Falling Through the Cracks: The near crash of Southwest Airlines flight 1380
On the 17th of April 2018, Southwest Airlines flight 1380 was climbing toward its cruising altitude over Pennsylvania when its left engine suddenly exploded, hurling pieces of the cowling in all directions. One fragment knocked out a window, causing an explosive decompression that sucked a passenger half out of the airplane. As the pilots struggled to regain control, flight attendants and passengers fought to pull 43-year-old Jennifer Riordan back inside the plane before she was ejected completely. Despite serious damage to their aircraft, the pilots managed to make a safe emergency landing in Philadelphia, saving 148 lives. But it was too late to save Ms. Riordan, who soon died of her injuries — making Southwest flight 1380 the first fatal accident involving a US airliner since 2009. As investigators sought to piece together the cause, they faced one critical question: why did an engine certified to contain debris in the event of a failure end up spitting out pieces that caused an explosive decompression and killed a passenger? The answer would turn out to lie in the very design of the 737’s engine nacelle, revealing a fatal flaw that had gone unnoticed for more than two decades.
Southwest Airlines flight 1380 was a regularly scheduled flight from New York’s LaGuardia Airport to Dallas Love Field in Dallas, Texas. The Boeing 737–700 operating this flight was one of no less than 741 Boeing 737s in Southwest Airlines’ fleet at the time, including more than 500 of the third generation -700 model. This particular plane rolled off the assembly line in 2000 and had been flying for Southwest ever since. Its two CFM-56–7B jet engines were even older; the left engine, for example, was built in 1997 and was installed on this 737 in 2012. No one knew that this particular engine concealed a tiny but dangerous flaw.
The main fan disk of a CFM-56 turbojet engine is made up of 24 fan blades attached to a central hub, which rotates at high speed to draw air into the engine. Centrifugal forces acting on the fan blades subject them to high loads in a radial direction — that is, outward from the axis of rotation. To keep the blades firmly in place, the root of each blade is shaped into a so-called dovetail: a wider, flanged section that slots into the rim of the fan hub, harnessing the rotational forces to hold the blade firmly in position. But CFM, the engine manufacturer, had underestimated the magnitude of the load borne by the dovetails. As the engines repeatedly started and stopped over thousands of flights, fatigue cracks began to form in the dovetails of some CFM-56 fan blades at an earlier point in their life cycle than had been predicted.

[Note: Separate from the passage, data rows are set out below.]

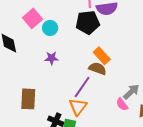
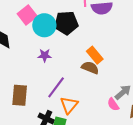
black pentagon: (88, 22) -> (66, 23), moved
cyan circle: (50, 28) -> (44, 25), size x1.5
purple line: (82, 87) -> (56, 87), moved

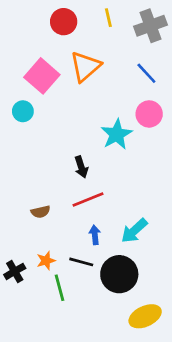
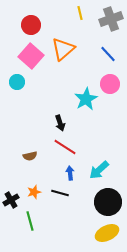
red circle: (64, 22) -> (31, 25), moved
red line: (88, 200) -> (65, 147), turned 55
black circle: (119, 274) -> (108, 202), moved
green line: (60, 288) -> (30, 221), moved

On the 27th of August 2016, one of these “low cycle fatigue cracks” caused the failure of a fan blade on a Southwest Airlines Boeing 737 as it approached its cruising altitude over Mississippi. The blade separated from its dovetail, struck the inside of the fan case, and dislodged the engine inlet, sending pieces of the inlet through the fuselage and into the leading edges of the wings. Thankfully, no one was killed or injured, and the plane soon made a successful emergency landing in Pensacola, Florida. As a result of the incident, the engine manufacturer issued a service bulletin calling for ultrasound inspections to detect cracks in fan blades that had accumulated more than 15,000 flight cycles since their last overhaul. Several more cracks were found, including some on the same engine, although none were as deep as the crack that caused the failure. In addition, CFM created guidelines for a more rigorous “eddy current” inspection technique, which uses an electrical current to detect cracks, for use during engine overhauls.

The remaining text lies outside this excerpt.